→ **AIM OF THE EXERCISE**: There are pictures in the records below; leave them out and set down exactly the lines from the one holding "ime. I need something real. Then, in my first" through the one holding "Power Of Effective Agriculture".

***** INFORMATION GIVEN

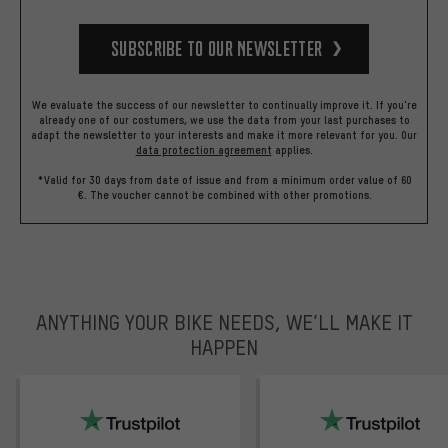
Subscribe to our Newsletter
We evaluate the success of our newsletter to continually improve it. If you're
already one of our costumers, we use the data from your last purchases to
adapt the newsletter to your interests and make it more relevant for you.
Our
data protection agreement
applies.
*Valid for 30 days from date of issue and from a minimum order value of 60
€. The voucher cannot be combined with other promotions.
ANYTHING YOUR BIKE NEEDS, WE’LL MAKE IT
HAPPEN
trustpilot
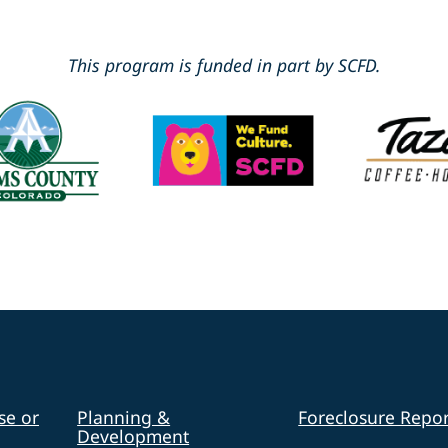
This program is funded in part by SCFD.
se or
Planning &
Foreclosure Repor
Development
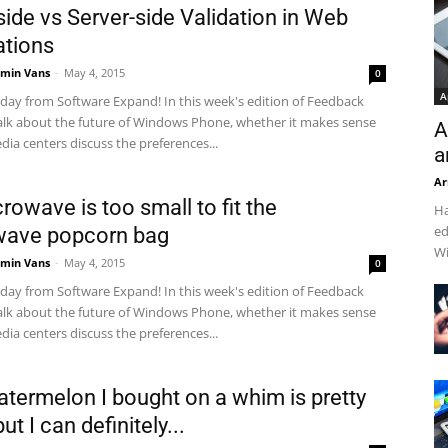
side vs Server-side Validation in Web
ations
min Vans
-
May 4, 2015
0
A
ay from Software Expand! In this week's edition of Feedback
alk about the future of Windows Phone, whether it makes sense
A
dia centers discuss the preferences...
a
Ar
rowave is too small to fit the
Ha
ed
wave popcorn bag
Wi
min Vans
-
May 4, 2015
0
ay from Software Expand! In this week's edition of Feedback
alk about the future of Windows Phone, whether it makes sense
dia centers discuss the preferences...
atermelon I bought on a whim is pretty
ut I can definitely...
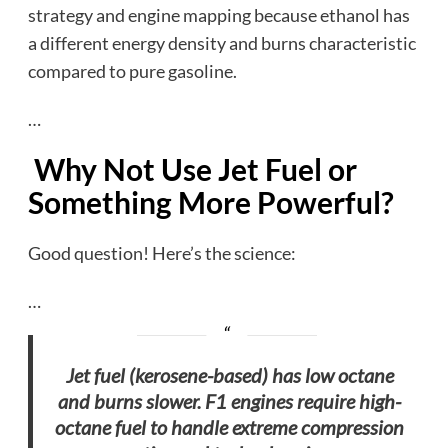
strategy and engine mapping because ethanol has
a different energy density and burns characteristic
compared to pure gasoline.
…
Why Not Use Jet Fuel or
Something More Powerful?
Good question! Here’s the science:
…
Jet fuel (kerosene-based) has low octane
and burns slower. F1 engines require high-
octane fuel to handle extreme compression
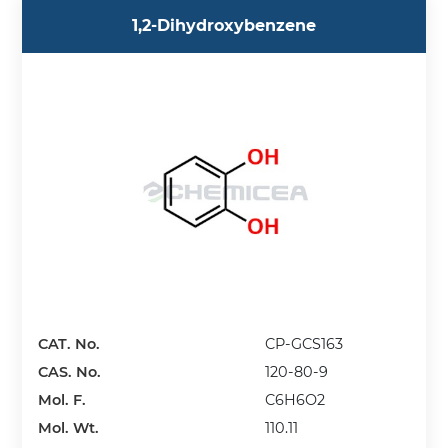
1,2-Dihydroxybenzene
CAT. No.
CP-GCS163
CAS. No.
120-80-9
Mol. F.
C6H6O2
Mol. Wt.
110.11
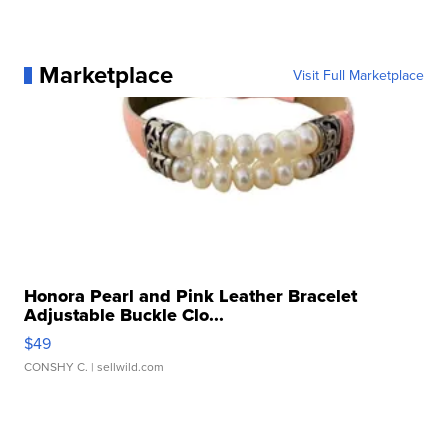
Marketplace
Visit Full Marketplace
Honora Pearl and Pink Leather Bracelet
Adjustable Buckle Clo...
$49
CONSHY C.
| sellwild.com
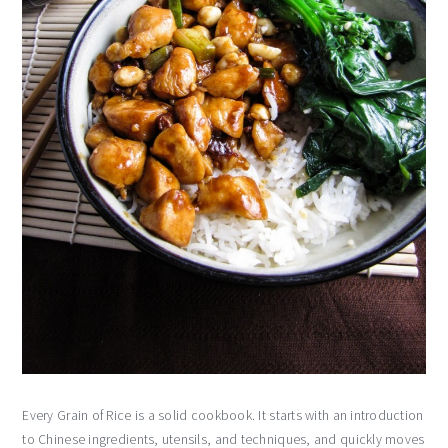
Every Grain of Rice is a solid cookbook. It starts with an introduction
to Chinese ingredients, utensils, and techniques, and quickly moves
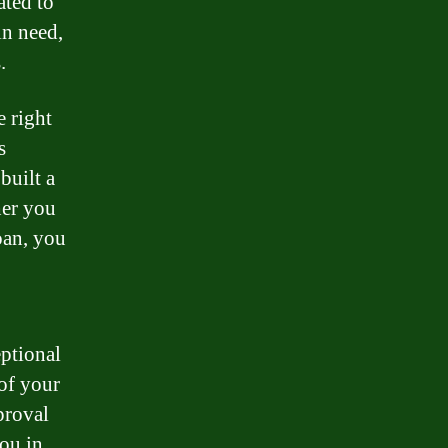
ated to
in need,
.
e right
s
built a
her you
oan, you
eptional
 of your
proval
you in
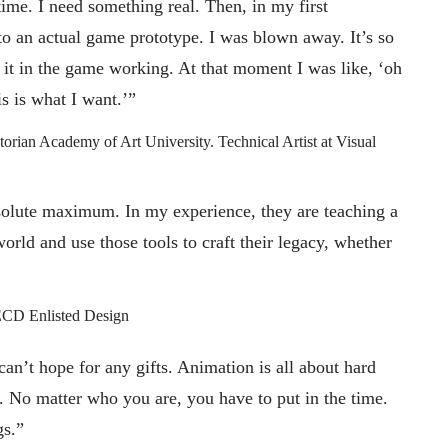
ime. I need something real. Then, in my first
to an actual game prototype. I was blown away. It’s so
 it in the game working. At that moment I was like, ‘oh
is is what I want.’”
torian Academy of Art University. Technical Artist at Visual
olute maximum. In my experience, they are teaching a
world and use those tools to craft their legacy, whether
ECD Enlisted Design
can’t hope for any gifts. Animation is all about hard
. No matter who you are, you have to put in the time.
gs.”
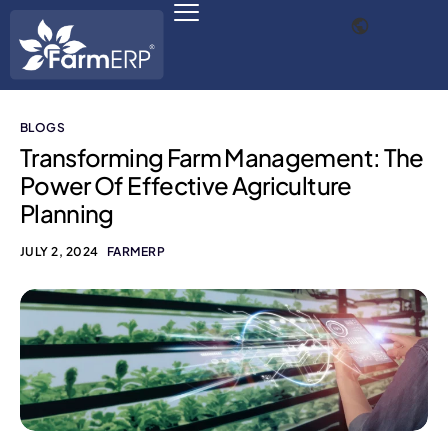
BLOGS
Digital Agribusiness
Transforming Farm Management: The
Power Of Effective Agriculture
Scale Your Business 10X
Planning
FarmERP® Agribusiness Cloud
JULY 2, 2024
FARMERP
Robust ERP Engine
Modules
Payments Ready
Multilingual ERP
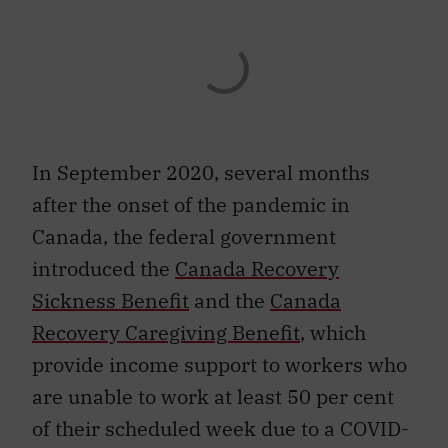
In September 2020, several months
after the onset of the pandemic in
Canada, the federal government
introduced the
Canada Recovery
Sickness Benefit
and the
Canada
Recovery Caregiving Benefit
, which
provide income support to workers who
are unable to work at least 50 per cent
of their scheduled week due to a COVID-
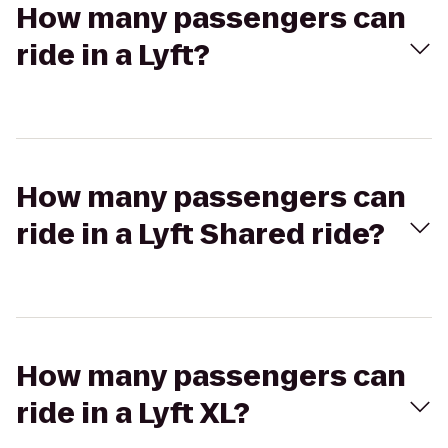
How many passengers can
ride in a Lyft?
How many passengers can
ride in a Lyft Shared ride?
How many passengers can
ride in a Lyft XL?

**********
***** INFORMATION GIVEN

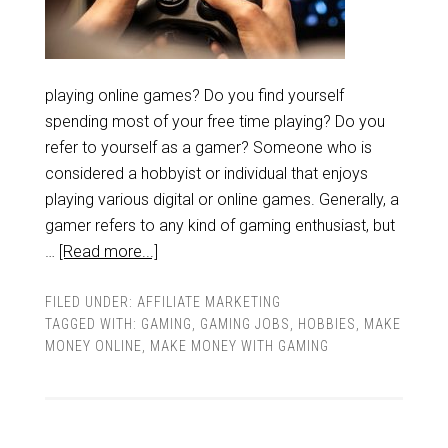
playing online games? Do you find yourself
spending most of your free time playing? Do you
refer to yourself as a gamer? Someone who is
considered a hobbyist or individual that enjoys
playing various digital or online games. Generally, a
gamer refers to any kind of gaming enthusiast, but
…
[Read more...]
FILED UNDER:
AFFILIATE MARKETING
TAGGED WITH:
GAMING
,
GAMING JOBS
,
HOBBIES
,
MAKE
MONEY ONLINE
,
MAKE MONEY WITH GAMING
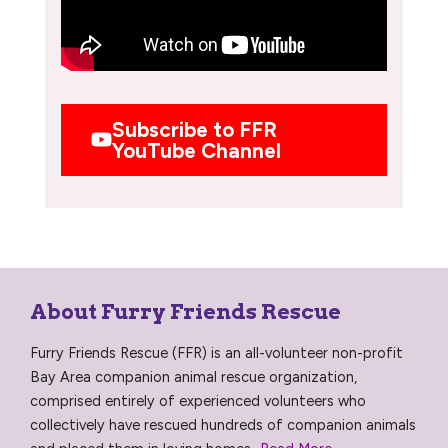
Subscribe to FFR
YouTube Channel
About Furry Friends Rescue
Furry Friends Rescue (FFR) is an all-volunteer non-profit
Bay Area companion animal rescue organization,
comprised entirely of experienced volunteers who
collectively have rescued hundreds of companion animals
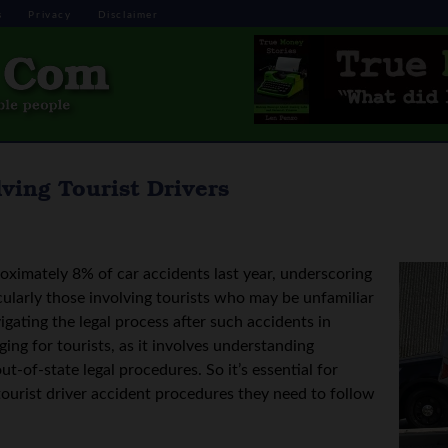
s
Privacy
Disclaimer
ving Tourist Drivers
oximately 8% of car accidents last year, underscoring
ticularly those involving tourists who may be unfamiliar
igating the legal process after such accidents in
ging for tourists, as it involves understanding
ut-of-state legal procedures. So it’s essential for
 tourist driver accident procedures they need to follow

**********

→ **ANSWER TO THIS TASK**:
ime. I need something real. Then, in my first
to an actual game prototype. I was blown away. It’s so
 it in the game working. At that moment I was like, ‘oh
is is what I want.’”
torian Academy of Art University. Technical Artist at Visual
olute maximum. In my experience, they are teaching a
world and use those tools to craft their legacy, whether
ECD Enlisted Design
can’t hope for any gifts. Animation is all about hard
. No matter who you are, you have to put in the time.
gs.”
BLOGS
Digital Agribusiness
Transforming Farm Management: The
Power Of Effective Agriculture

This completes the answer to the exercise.